Love it, love it, love it! Just goes to show that you don't need a big space to make a great display!!


----------



## The Pod (May 19, 2008)

For such a small space, you did a terrific job of decorating it. Came our really well! Nice work!


----------



## DaveintheGrave (Feb 12, 2004)

Wow, that looks great! I always forget how good that beef netting looks.


----------



## Saki.Girl (Aug 22, 2012)

where do you get this beef netting


----------



## RedScare (Jul 6, 2012)

Thank you everyone for encouraging and nice comments!

Saki.Girl, I ordered the 5 pound roll from Trenton Mills (http://www.trentonmills.com/halloween_spiderwebs.htm).
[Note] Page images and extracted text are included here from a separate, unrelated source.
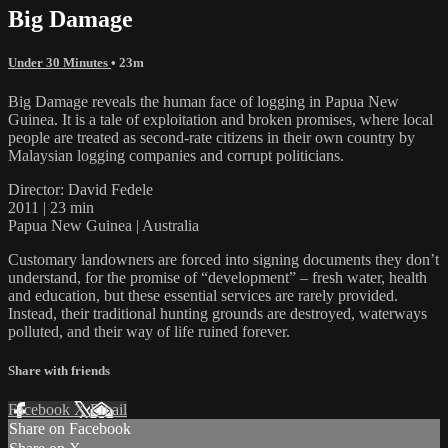
Big Damage
Under 30 Minutes
• 23m
Big Damage reveals the human face of logging in Papua New
Guinea. It is a tale of exploitation and broken promises, where local
people are treated as second-rate citizens in their own country by
Malaysian logging companies and corrupt politicians.
Director: David Fedele
2011 | 23 min
Papua New Guinea | Australia
Customary landowners are forced into signing documents they don’t
understand, for the promise of “development” – fresh water, health
and education, but these essential services are rarely provided.
Instead, their traditional hunting grounds are destroyed, waterways
polluted, and their way of life ruined forever.
Share with friends
Facebook
X
Email
Share on Facebook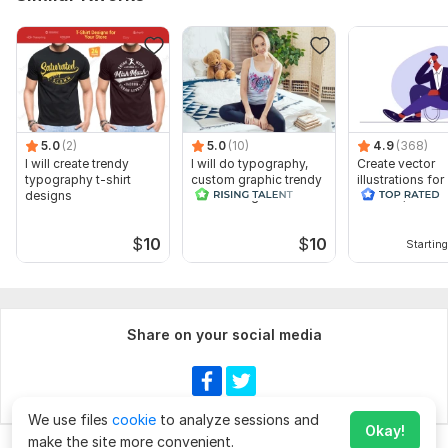
5.0
(2)
5.0
(10)
4.9
(368)
I will create trendy
I will do typography,
Create vector
typography t-shirt
custom graphic trendy
illustrations for
designs
t shirt design
website, banner
book
$
10
$
10
Starting
Share on your social media
We use files
cookie
to analyze sessions and
Okay!
make the site more convenient.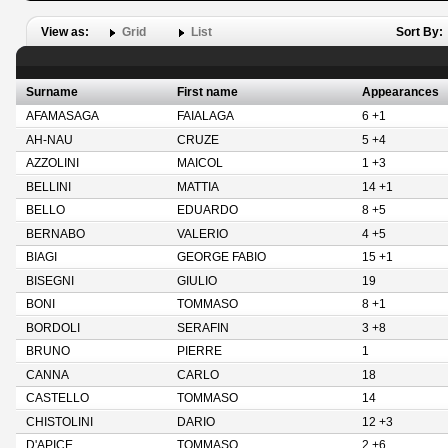
View as:
Grid
List
Sort By:
Surname
First name
Appearances
AFAMASAGA
FAIALAGA
6 +1
AH-NAU
CRUZE
5 +4
AZZOLINI
MAICOL
1 +3
BELLINI
MATTIA
14 +1
BELLO
EDUARDO
8 +5
BERNABO
VALERIO
4 +5
BIAGI
GEORGE FABIO
15 +1
BISEGNI
GIULIO
19
BONI
TOMMASO
8 +1
BORDOLI
SERAFIN
3 +8
BRUNO
PIERRE
1
CANNA
CARLO
18
CASTELLO
TOMMASO
14
CHISTOLINI
DARIO
12 +3
D'APICE
TOMMASO
2 +6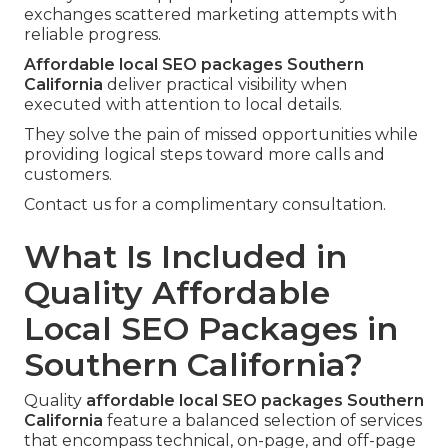
exchanges scattered marketing attempts with
reliable progress.
Affordable local SEO packages Southern
California
deliver practical visibility when
executed with attention to local details.
They solve the pain of missed opportunities while
providing logical steps toward more calls and
customers.
Contact us for a complimentary consultation.
What Is Included in
Quality Affordable
Local SEO Packages in
Southern California?
Quality
affordable local SEO packages Southern
California
feature a balanced selection of services
that encompass technical, on-page, and off-page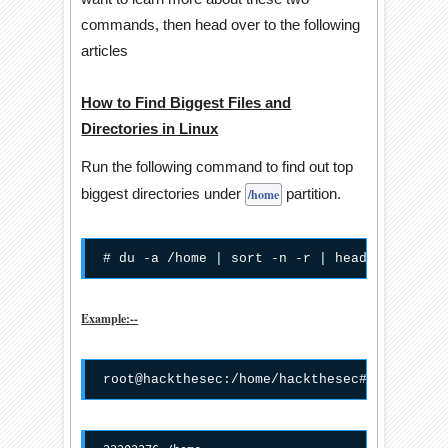
commands, then head over to the following
articles
How to Find Biggest Files and
Directories in Linux
Run the following command to find out top
biggest directories under
partition.
/home
# du -a /home | sort -n -r | head -n 5
Example:--
root@hackthesec:/home/hackthesec# du -a /ho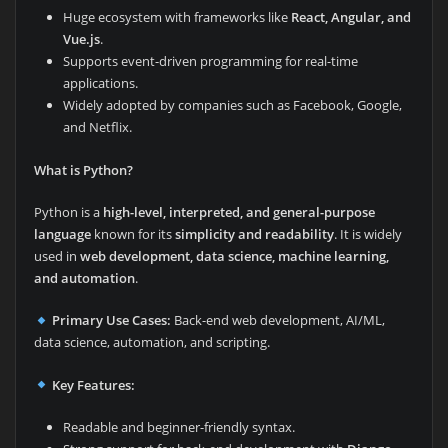
Huge ecosystem with frameworks like
React, Angular, and
Vue.js
.
Supports event-driven programming for real-time
applications.
Widely adopted by companies such as Facebook, Google,
and Netflix.
What is Python?
Python is a
high-level, interpreted, and general-purpose
language
known for its
simplicity and readability
. It is widely
used in
web development, data science, machine learning,
and automation
.
Primary Use Cases:
Back-end web development, AI/ML,
data science, automation, and scripting.
Key Features:
Readable and beginner-friendly syntax.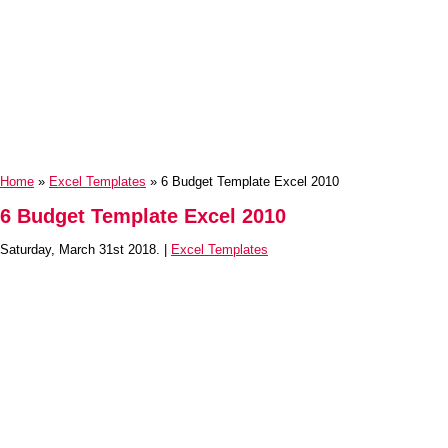
Home
»
Excel Templates
» 6 Budget Template Excel 2010
6 Budget Template Excel 2010
Saturday, March 31st 2018. |
Excel Templates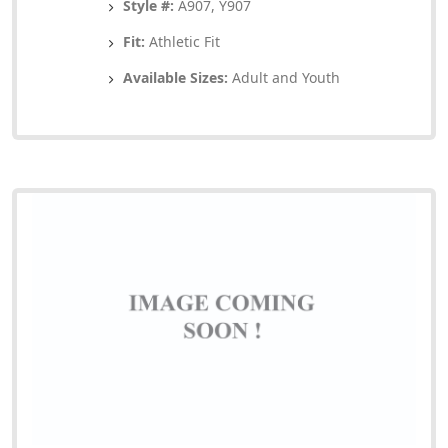
Style #:
A907, Y907
Fit:
Athletic Fit
Available Sizes:
Adult and Youth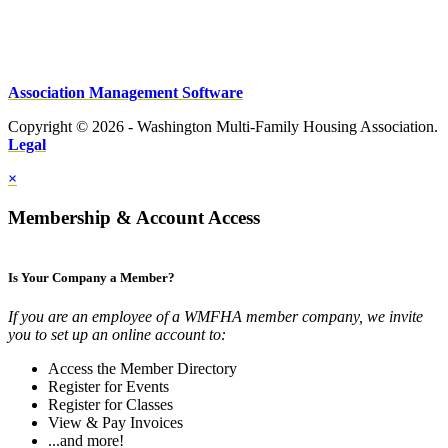
Association Management Software
Copyright © 2026 - Washington Multi-Family Housing Association.
Legal
×
Membership & Account Access
Is Your Company a Member?
If you are an employee of a WMFHA member company, we invite
you to set up an online account to:
Access the Member Directory
Register for Events
Register for Classes
View & Pay Invoices
...and more!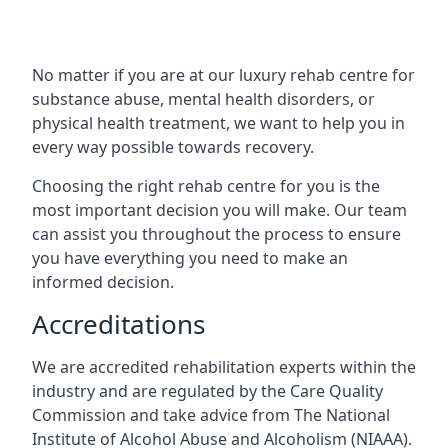
No matter if you are at our luxury rehab centre for
substance abuse, mental health disorders, or
physical health treatment, we want to help you in
every way possible towards recovery.
Choosing the right rehab centre for you is the
most important decision you will make. Our team
can assist you throughout the process to ensure
you have everything you need to make an
informed decision.
Accreditations
We are accredited rehabilitation experts within the
industry and are regulated by the Care Quality
Commission and take advice from The National
Institute of Alcohol Abuse and Alcoholism (NIAAA).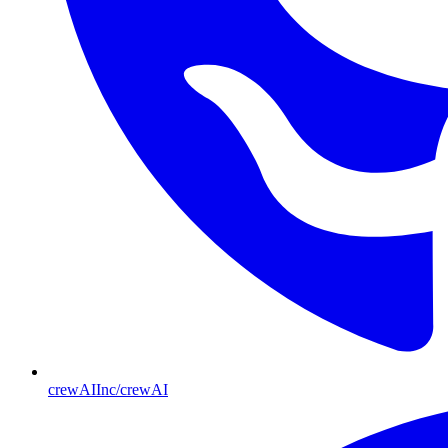
crewAIInc/crewAI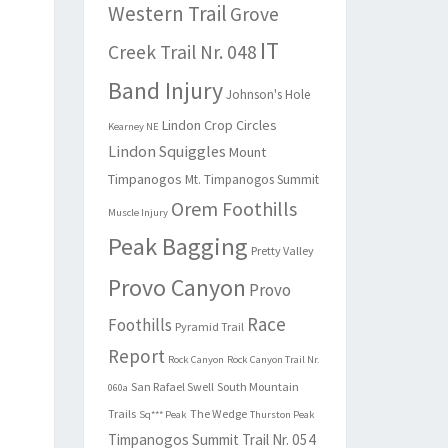
Western Trail
Grove
IT
Creek Trail Nr. 048
Band Injury
Johnson's Hole
Lindon Crop Circles
Kearney NE
Lindon Squiggles
Mount
Timpanogos
Mt. Timpanogos Summit
Orem Foothills
Muscle Injury
Peak Bagging
Pretty Valley
Provo Canyon
Provo
Race
Foothills
Pyramid Trail
Report
Rock Canyon
Rock Canyon Trail Nr.
San Rafael Swell
South Mountain
060a
Trails
The Wedge
Sq*** Peak
Thurston Peak
Timpanogos Summit Trail Nr. 054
I've still got 3/4 of the roll left for future years, and it is super durable, so I imagine I can even reuse the webs I cut this year.


----------



## Hilda (Jul 31, 2011)

You did a FABULOUS job. For some reason. I can never get the netting adjusted to my own satisfaction. I love your webs. 
That is a fantastic effect on your balcony. 

FYI I used my beef netting webs outdoor for over a month last year, and reused them this year. They seem fine. So that roll is going to last us a lifetime. haha


----------



## HalloweenieChallenge (Oct 8, 2014)

It looks great!!


Our theme this year is "spiders" too. I'll have to look into this "beef netting" stuff!


----------



## im the goddess (Mar 10, 2012)

Love your display. I always put out spiders too. I have that really large one you have. He's great.


----------



## kloey74 (Sep 7, 2008)

Those webs turned out fantastic and waaaaay easier to take down!


----------



## c910andace (Aug 17, 2010)

Amazing!! I have no clue about beef netting but I want you to do mine! What a beautiful balcony. Attention to detail is what wins in my book. Kudos to you!


----------